Under those conditions:

* Constant epsilon 0.25, 0.1 and 0.001
* Decreasing epsilong starting from 0.25 (decrease any way you want)
* It's probably a good idea to plot learning curves (reward / games played)
* At the end of your assignment, please describe in which conditions does each algorithm work better (if at all).

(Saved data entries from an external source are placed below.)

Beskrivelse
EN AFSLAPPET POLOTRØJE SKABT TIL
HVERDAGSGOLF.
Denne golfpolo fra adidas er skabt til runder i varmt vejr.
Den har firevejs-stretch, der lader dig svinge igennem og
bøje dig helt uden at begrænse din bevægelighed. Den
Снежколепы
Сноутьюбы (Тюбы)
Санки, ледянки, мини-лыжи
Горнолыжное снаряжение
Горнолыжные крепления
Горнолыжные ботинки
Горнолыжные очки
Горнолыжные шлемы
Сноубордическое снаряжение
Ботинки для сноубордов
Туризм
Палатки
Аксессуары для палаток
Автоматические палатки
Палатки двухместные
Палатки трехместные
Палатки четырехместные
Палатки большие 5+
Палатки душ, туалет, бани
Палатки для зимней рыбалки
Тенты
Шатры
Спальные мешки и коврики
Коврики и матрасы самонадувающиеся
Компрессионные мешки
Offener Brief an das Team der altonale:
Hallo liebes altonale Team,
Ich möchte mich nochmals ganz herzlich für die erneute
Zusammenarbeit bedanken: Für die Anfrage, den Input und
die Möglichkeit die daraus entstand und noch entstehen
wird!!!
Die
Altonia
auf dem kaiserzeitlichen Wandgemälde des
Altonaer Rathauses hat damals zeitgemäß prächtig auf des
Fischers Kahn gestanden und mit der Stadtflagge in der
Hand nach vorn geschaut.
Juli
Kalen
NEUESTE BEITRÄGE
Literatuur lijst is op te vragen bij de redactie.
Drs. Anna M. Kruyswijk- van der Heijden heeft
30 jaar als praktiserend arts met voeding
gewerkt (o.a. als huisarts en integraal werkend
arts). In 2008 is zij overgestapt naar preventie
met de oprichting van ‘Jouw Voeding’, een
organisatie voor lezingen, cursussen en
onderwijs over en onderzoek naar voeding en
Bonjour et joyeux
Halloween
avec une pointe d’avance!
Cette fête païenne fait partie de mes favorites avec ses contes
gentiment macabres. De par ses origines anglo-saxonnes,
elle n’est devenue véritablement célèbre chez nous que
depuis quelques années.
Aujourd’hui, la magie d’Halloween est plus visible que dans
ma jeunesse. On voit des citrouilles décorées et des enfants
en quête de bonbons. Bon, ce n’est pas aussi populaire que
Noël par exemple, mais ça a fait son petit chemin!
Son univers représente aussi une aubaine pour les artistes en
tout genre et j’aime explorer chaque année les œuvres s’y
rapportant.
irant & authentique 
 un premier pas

* It's also useful to double-check if experiment results are robust to re-running and if they aren't - average over several runs.
* If you use CartPole-v0, use same binarization techniques.

It is __highly recommended__ that your code automatically builds the plot or prints the table.

A creative approach to visualization or trying out more ideas will be awwarded with bonus points.


### Bonus I: Advanced algorithms (4+ points)

Implement any of the three algorithms:
* n-step expected value SARSA or Q-learning
* EV-SARSA or Q-learning( using eligibility traces aka TD(lambda)
* q-learning with experience replay

_(you will likely need to create a new file for that, just like qlearning.py)_

* Show that this algorithm works no worse than those we already implemented for simple problems. 
* Try to find a way to learn faster than with default q-learning.

You will also get +2 points for each algorithm implemented after the first one and any other awesomeness you're up to.


### Bonus II: Binarization techniques (4+ points total)

Measure how learning performance depends on binarization and try some advanced binarizations.

On CartPole-v0,
* Measure learning speed and final performance against changing the amount of bins (uniformly across all dimensions) __(1 point)__
* Try pre-processing observation with PCA, SparseCoding or any dimensionality reduction method you want, see what happens __(1 point)__

* Apply binarization to solve MountainCar-v0 or LunarLander-v2 __(+2 points each)__

_Warning, Mountaincar-v0 and LunarLander-v2 may train for ~hour. The only sanity check is that the frequency of successes more or less increases._


### Bonus II+

Try applying categorical deep autoencoder as a binarization technique.

Use gumbel-softmax, 
* Explaination and [tutorial](http://blog.evjang.com/2016/11/tutorial-categorical-variational.html), 
* [Example in lasagne](https://gist.github.com/justheuristic/fd08c15dee26dbe95d3e3a17855f3f7a/)

* If you make it work on Cartpole, it's +5. 
* If on LunarLander or MountainCar, it's +5 more.
* If it somehow ends up good on Atari (see week1 homework) or BipedalWalker-v2 or anything serious, it's a full project ( more pts :) )
* If you have any questions or need any help, feel free to ask us!